I feel like a perpetual new runner. I’ve started and stopped running so many times in my life, I’ve lost count. If anyone knows how to get started running, it’s me.
I took a break from running when graduate school and working full-time became too much to add running into my schedule. After a cross-country move and settling into new job, I wanted to start running again and found that I felt like a brand new runner again. Every step felt like it was hard, breathing was an effort, even the two-mile loop around my neighborhood was too much. I had to return to the basics of when I first started running. In case you’re new to running too, I want to share some of what I have found important in my many seasons of being a new runner.
Get The Gear
When I first started running after graduating from college, I’m pretty sure I was still using the shoes I had in high school gym class. (Mind you, they probably didn’t get much use there.) I threw on whatever I had in my closet and starting running.
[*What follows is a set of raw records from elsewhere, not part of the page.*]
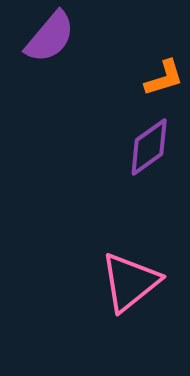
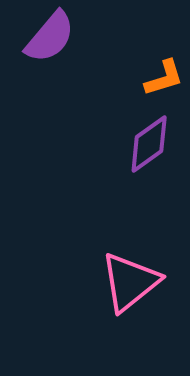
purple diamond: moved 3 px up
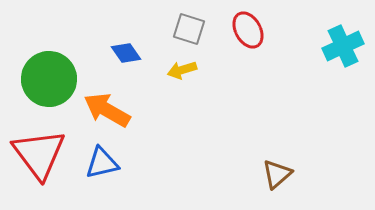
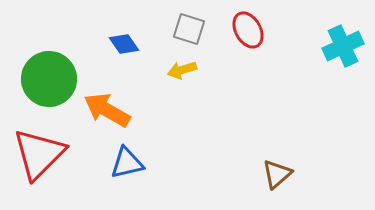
blue diamond: moved 2 px left, 9 px up
red triangle: rotated 22 degrees clockwise
blue triangle: moved 25 px right
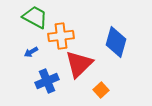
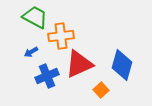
blue diamond: moved 6 px right, 23 px down
red triangle: rotated 20 degrees clockwise
blue cross: moved 5 px up
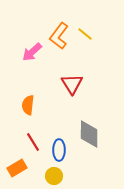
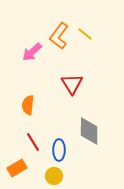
gray diamond: moved 3 px up
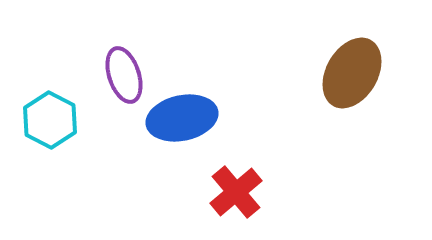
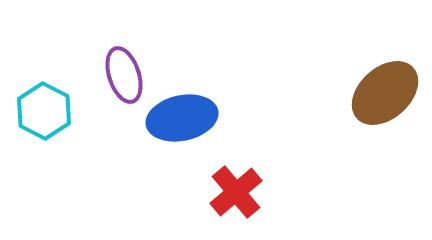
brown ellipse: moved 33 px right, 20 px down; rotated 18 degrees clockwise
cyan hexagon: moved 6 px left, 9 px up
When I started my first training program–Running 101 at the Burke Potomac River Running store–I learned the importance of being fitted for the proper shoe. There is such a wide variety of running shoes, but picking what’s best for YOU isn’t always easy. Thankfully, there are many helpful people at running stores around the country that can help find the right shoe for you based on your running preferences, if you overpronate or underpronate, and how your foot strikes the ground.
Speaking of shoes …Big thanks to Under Armour for outfitting
me and other race ambassadors with the Charged Bandit 2,
which is designed for a balance support and comfort
After your shoes, you want to make sure that you’re properly attired from feet up: comfortable, non-blister causing socks, pants that will keep you warm when the temperature drops, a sweat wicking top to keep you dry, a supportive sports bra for the ladies. Again, you don’t need any of this to run, but it does keep you comfortable and more likely to continue running if you’re not suffering from chafing from cotton tees and blisters from the wrong socks.
Join a Training Program or Find a Workout Buddy
Running is always more fun with friends, and having a group to meet up with helps with motivation and accountability.
Adam wrote an excellent post a few weeks ago outlining many reasons to join a training program.One of my favorite reasons is the built-in support system. I know on Sunday mornings (as well as for track workouts during the week) there will be coaches and other runners out on the trail. I might not be able to keep up with their pace and run with them, but being able to smile and cheer on the other runners makes a huge difference in how I feel when running.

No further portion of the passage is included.